### Work request:
Pictures stay out of this copy; please retype only the lines from the start of the records through the line with "of the next".

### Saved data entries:

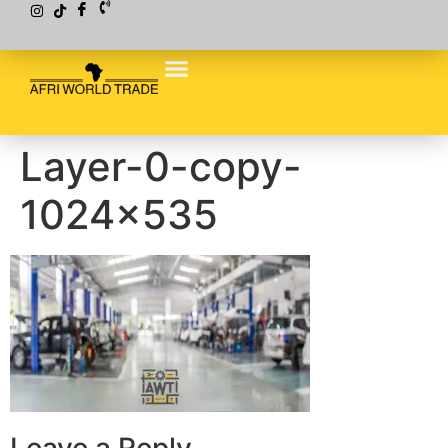
Layer-0-copy-
1024×535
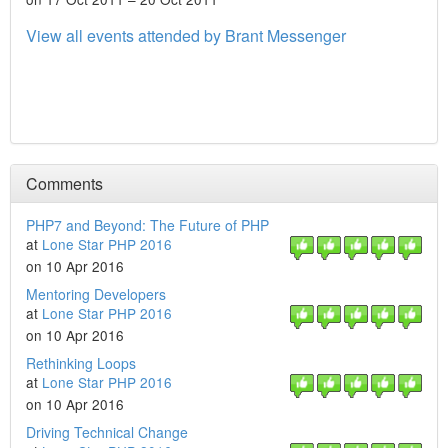
View all events attended by Brant Messenger
Comments
PHP7 and Beyond: The Future of PHP
at
Lone Star PHP 2016
on 10 Apr 2016
Mentoring Developers
at
Lone Star PHP 2016
on 10 Apr 2016
Rethinking Loops
at
Lone Star PHP 2016
on 10 Apr 2016
Driving Technical Change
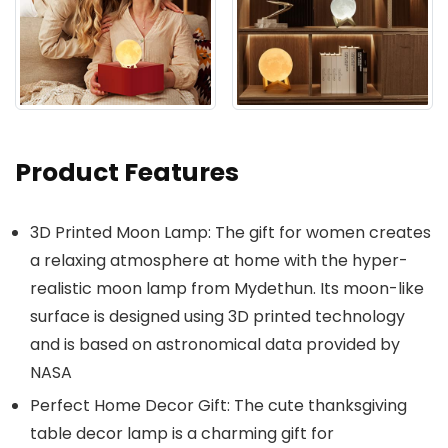
Product Features
3D Printed Moon Lamp: The gift for women creates
a relaxing atmosphere at home with the hyper-
realistic moon lamp from Mydethun. Its moon-like
surface is designed using 3D printed technology
and is based on astronomical data provided by
NASA
Perfect Home Decor Gift: The cute thanksgiving
table decor lamp is a charming gift for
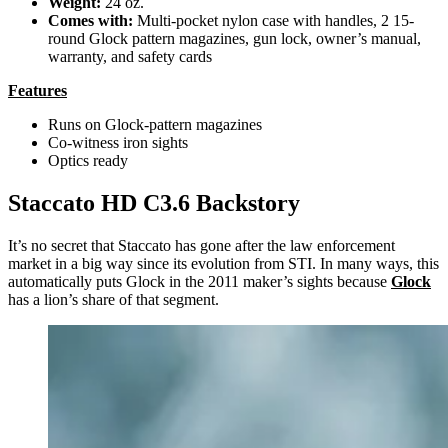
Weight:
24 oz.
Comes with:
Multi-pocket nylon case with handles, 2 15-
round Glock pattern magazines, gun lock, owner’s manual,
warranty, and safety cards
Features
Runs on Glock-pattern magazines
Co-witness iron sights
Optics ready
Staccato HD C3.6 Backstory
It’s no secret that Staccato has gone after the law enforcement
market in a big way since its evolution from STI. In many ways, this
automatically puts Glock in the 2011 maker’s sights because
Glock
has a lion’s share of that segment.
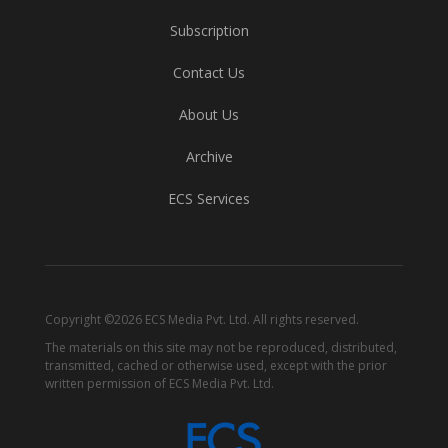
Subscription
Contact Us
About Us
Archive
ECS Services
Copyright ©2026 ECS Media Pvt. Ltd. All rights reserved.
The materials on this site may not be reproduced, distributed,
transmitted, cached or otherwise used, except with the prior
written permission of ECS Media Pvt. Ltd.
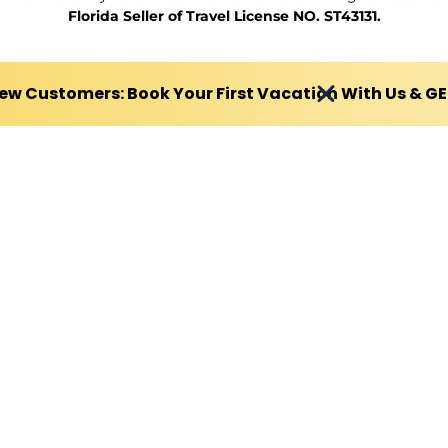
Florida Seller of Travel License NO. ST43131.
ew Customers: Book Your First Vacation With Us & G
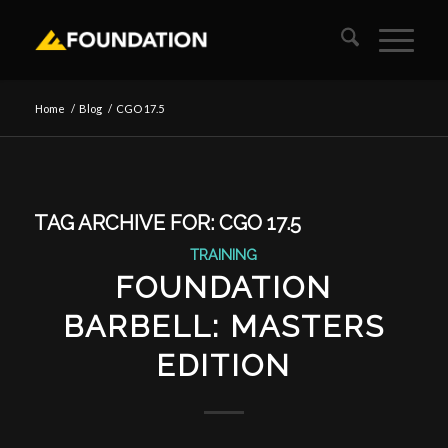
Home
/
Blog
/
CGO 17.5
TAG ARCHIVE FOR:
CGO 17.5
TRAINING
FOUNDATION
BARBELL: MASTERS
EDITION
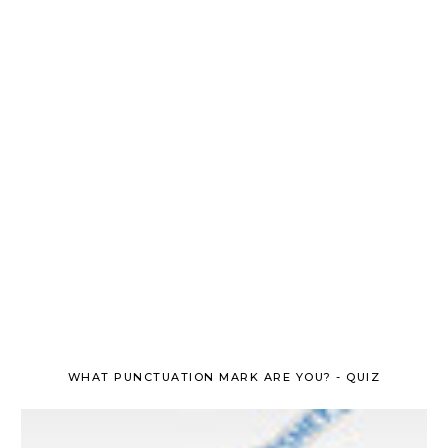
WHAT PUNCTUATION MARK ARE YOU? - QUIZ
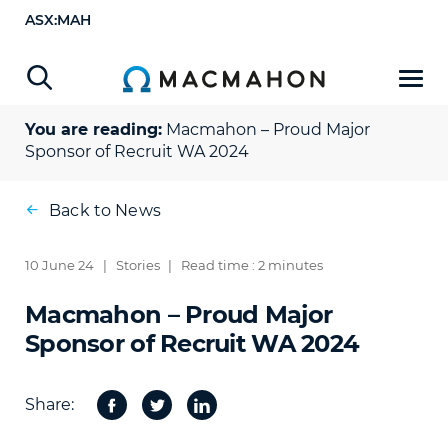
ASX:MAH
You are reading:
Macmahon – Proud Major
Sponsor of Recruit WA 2024
Back to News
10 June 24
|
Stories
|
Read time : 2 minutes
Macmahon – Proud Major
Sponsor of Recruit WA 2024
Share:
Facebook
Twitter
Share
on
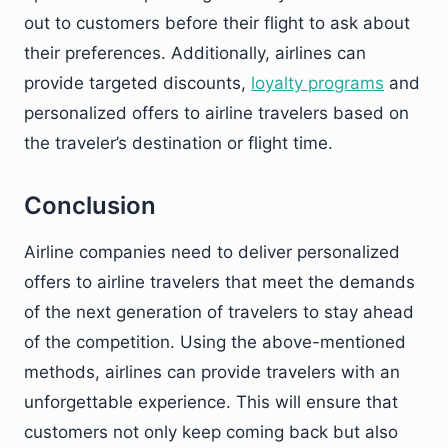
out to customers before their flight to ask about
their preferences. Additionally, airlines can
provide targeted discounts,
loyalty programs
and
personalized offers to airline travelers based on
the traveler’s destination or flight time.
Conclusion
Airline companies need to deliver personalized
offers to airline travelers that meet the demands
of the next generation of travelers to stay ahead
of the competition. Using the above-mentioned
methods, airlines can provide travelers with an
unforgettable experience. This will ensure that
customers not only keep coming back but also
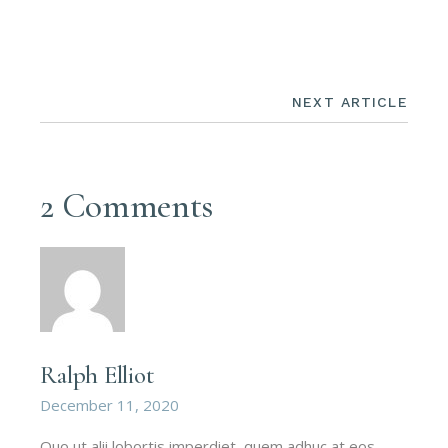
NEXT ARTICLE
2 Comments
Ralph Elliot
December 11, 2020
Quo ut alii lobortis imperdiet, quem adhuc at eos,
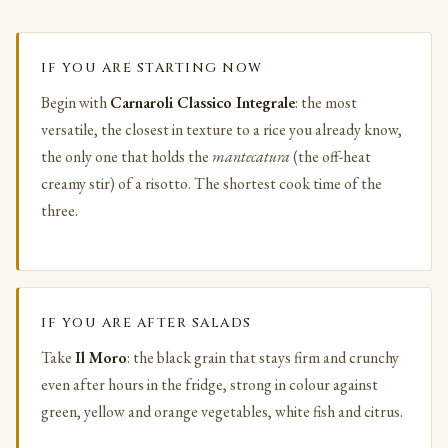
IF YOU ARE STARTING NOW
Begin with
Carnaroli Classico Integrale
: the most
versatile, the closest in texture to a rice you already know,
the only one that holds the
mantecatura
(the off-heat
creamy stir) of a risotto. The shortest cook time of the
three.
IF YOU ARE AFTER SALADS
Take
Il Moro
: the black grain that stays firm and crunchy
even after hours in the fridge, strong in colour against
green, yellow and orange vegetables, white fish and citrus.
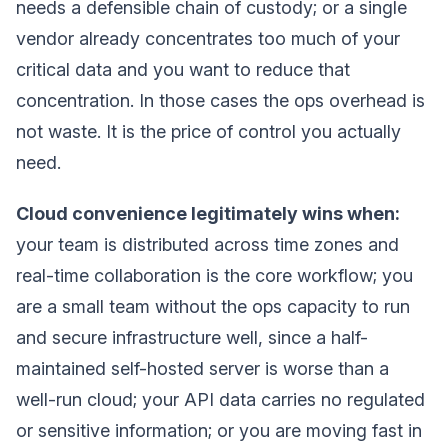
needs a defensible chain of custody; or a single
vendor already concentrates too much of your
critical data and you want to reduce that
concentration. In those cases the ops overhead is
not waste. It is the price of control you actually
need.
Cloud convenience legitimately wins when:
your team is distributed across time zones and
real-time collaboration is the core workflow; you
are a small team without the ops capacity to run
and secure infrastructure well, since a half-
maintained self-hosted server is worse than a
well-run cloud; your API data carries no regulated
or sensitive information; or you are moving fast in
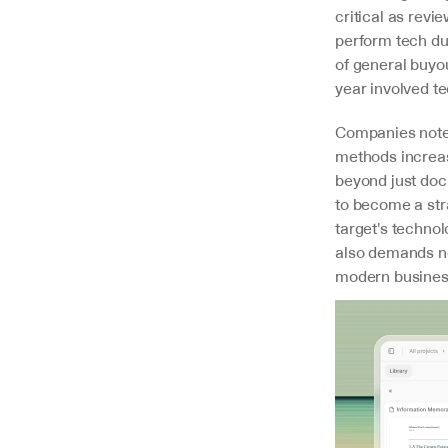
critical as revi
perform tech du
of general buyou
year involved t
Companies note 
methods increas
beyond just doc
to become a str
target's technol
also demands ne
modern business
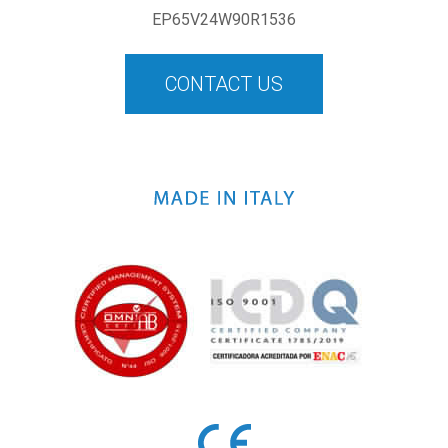
EP65V24W90R1536
CONTACT US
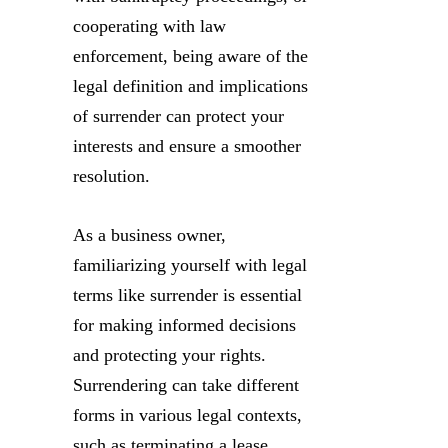
cooperating with law
enforcement, being aware of the
legal definition and implications
of surrender can protect your
interests and ensure a smoother
resolution.
As a business owner,
familiarizing yourself with legal
terms like surrender is essential
for making informed decisions
and protecting your rights.
Surrendering can take different
forms in various legal contexts,
such as terminating a lease,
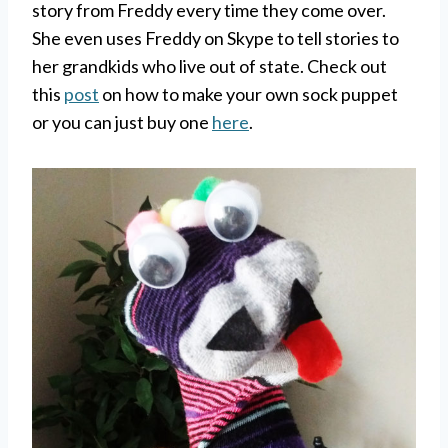
story from Freddy every time they come over.
She even uses Freddy on Skype to tell stories to
her grandkids who live out of state. Check out
this
post
on how to make your own sock puppet
or you can just buy one
here
.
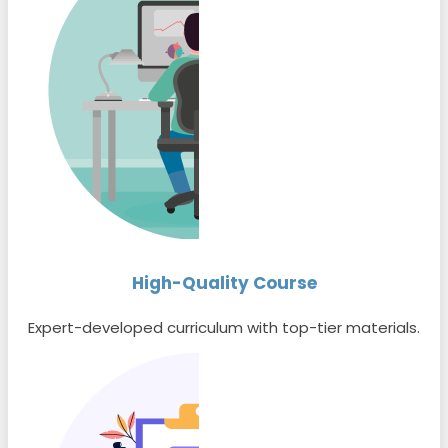
High-Quality Course
Expert-developed curriculum with top-tier materials.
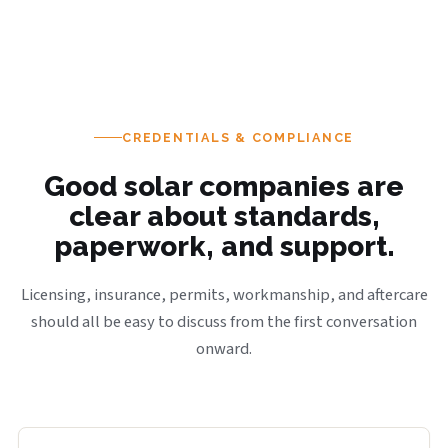
CREDENTIALS & COMPLIANCE
Good solar companies are
clear about standards,
paperwork, and support.
Licensing, insurance, permits, workmanship, and aftercare
should all be easy to discuss from the first conversation
onward.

### Written solution:
Layer-0-copy-
1024×535
View all events attended by Brant Messenger
Comments
PHP7 and Beyond: The Future of PHP
at
Lone Star PHP 2016
on 10 Apr 2016
Mentoring Developers
at
Lone Star PHP 2016
on 10 Apr 2016
Rethinking Loops
at
Lone Star PHP 2016
on 10 Apr 2016
Driving Technical Change
Product Features
3D Printed Moon Lamp: The gift for women creates
a relaxing atmosphere at home with the hyper-
realistic moon lamp from Mydethun. Its moon-like
surface is designed using 3D printed technology
and is based on astronomical data provided by
NASA
Perfect Home Decor Gift: The cute thanksgiving
table decor lamp is a charming gift for
Weight:
24 oz.
Comes with:
Multi-pocket nylon case with handles, 2 15-
round Glock pattern magazines, gun lock, owner’s manual,
warranty, and safety cards
Features
Runs on Glock-pattern magazines
Co-witness iron sights
Optics ready
Staccato HD C3.6 Backstory
It’s no secret that Staccato has gone after the law enforcement
market in a big way since its evolution from STI. In many ways, this
automatically puts Glock in the 2011 maker’s sights because
Glock
has a lion’s share of that segment.
Subscription
Contact Us
About Us
Archive
ECS Services
Copyright ©2026 ECS Media Pvt. Ltd. All rights reserved.
The materials on this site may not be reproduced, distributed,
transmitted, cached or otherwise used, except with the prior
written permission of ECS Media Pvt. Ltd.
Florida Seller of Travel License NO. ST43131.
ew Customers: Book Your First Vacation With Us & G
Home
/
Blog
/
CGO 17.5
TAG ARCHIVE FOR:
CGO 17.5
TRAINING
FOUNDATION
BARBELL: MASTERS
EDITION
WHAT PUNCTUATION MARK ARE YOU? - QUIZ
ASX:MAH
You are reading:
Macmahon – Proud Major
Sponsor of Recruit WA 2024
Back to News
10 June 24
|
Stories
|
Read time : 2 minutes
Macmahon – Proud Major
Sponsor of Recruit WA 2024
Share:
Facebook
Twitter
Share
on
out to customers before their flight to ask about
their preferences. Additionally, airlines can
provide targeted discounts,
loyalty programs
and
personalized offers to airline travelers based on
the traveler’s destination or flight time.
Conclusion
Airline companies need to deliver personalized
offers to airline travelers that meet the demands
of the next generation of travelers to stay ahead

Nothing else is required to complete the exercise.